Tahapan tersebut merupakan bagian penting dalam konstruksi jembatan gantung karena pondasi angkur berfungsi sebagai penahan utama tiang sling penegak yang akan menopang struktur kabel jembatan. Pekerjaan dilakukan secara bertahap dengan memperhatikan standar teknis guna memastikan kekuatan dan keamanan konstruksi saat jembatan mulai digunakan oleh masyarakat.
Pembangunan Jembatan Gantung Kayu Madu merupakan salah satu upaya pemerintah dalam meningkatkan konektivitas wilayah dan membuka akses yang lebih mudah bagi masyarakat, khususnya dalam mendukung aktivitas ekonomi, pendidikan, kesehatan, serta berbagai kebutuhan sosial lainnya.
Dandim 1607/Sumbawa, Letkol Kav Basofi Cahyowibowo, S.T., menyampaikan bahwa pembangunan Jembatan Gantung Kayu Madu merupakan wujud nyata kehadiran negara dalam membantu meningkatkan kesejahteraan masyarakat melalui pembangunan infrastruktur yang menyentuh langsung kebutuhan rakyat.
“Pembangunan Jembatan Gantung Kayu Madu ini bukan sekadar pembangunan fisik, tetapi merupakan bentuk kepedulian negara dalam membuka akses dan meningkatkan konektivitas masyarakat.
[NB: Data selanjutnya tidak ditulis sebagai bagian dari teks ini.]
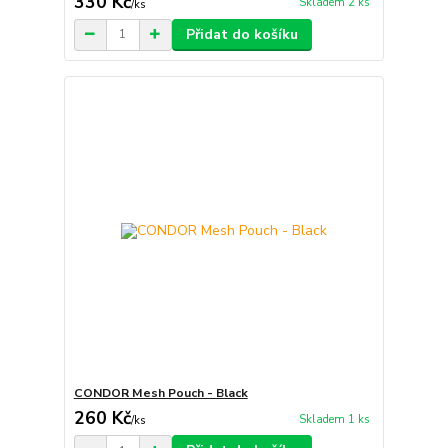
330 Kč
Skladem 2 ks
/
ks
Přidat do košíku
CONDOR Mesh Pouch - Black
260 Kč
Skladem 1 ks
/
ks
Pembangunan jembatan ini juga merupakan implementasi dari gagasan dan komitmen Presiden Republik Indonesia, Prabowo Subianto, yang terus mendorong pemerataan pembangunan infrastruktur hingga ke pelosok daerah guna meningkatkan kesejahteraan masyarakat dan mempercepat pertumbuhan ekonomi daerah,” ujar Dandim.
Lebih lanjut, Dandim menjelaskan bahwa saat ini pekerjaan telah memasuki tahap pengecoran pondasi angkur tiang sling penegak yang menjadi bagian vital dalam konstruksi jembatan.
“Kami optimistis, dengan semangat gotong royong antara TNI, pemerintah daerah, dan masyarakat, pembangunan ini dapat berjalan lancar dan selesai sesuai target. Kehadiran jembatan ini nantinya akan memberikan manfaat besar bagi masyarakat, mulai dari memperlancar mobilitas warga, mendukung distribusi hasil pertanian dan perikanan, hingga mempermudah akses pendidikan, kesehatan, dan pelayanan publik lainnya,” tambah Letkol Kav Basofi Cahyowibowo, S.T.
Menurutnya, keberhasilan pembangunan infrastruktur tidak hanya diukur dari berdirinya sebuah bangunan, tetapi juga dari manfaat yang dapat dirasakan langsung oleh masyarakat dalam jangka panjang.
“Jembatan Gantung Kayu Madu diharapkan menjadi simbol sinergi antara pemerintah, TNI, dan masyarakat dalam mewujudkan pembangunan yang berorientasi pada kepentingan rakyat serta menjadi bukti nyata bahwa negara hadir untuk memberikan solusi atas kebutuhan masyarakat,” pungkasnya.
Dengan progres pembangunan yang terus berjalan sesuai tahapan, masyarakat berharap Jembatan Gantung Kayu Madu dapat segera rampung dan dimanfaatkan untuk meningkatkan mobilitas serta mendukung pertumbuhan ekonomi di wilayah Desa Labuhan Badas dan sekitarnya. (Pendim Sumbawa).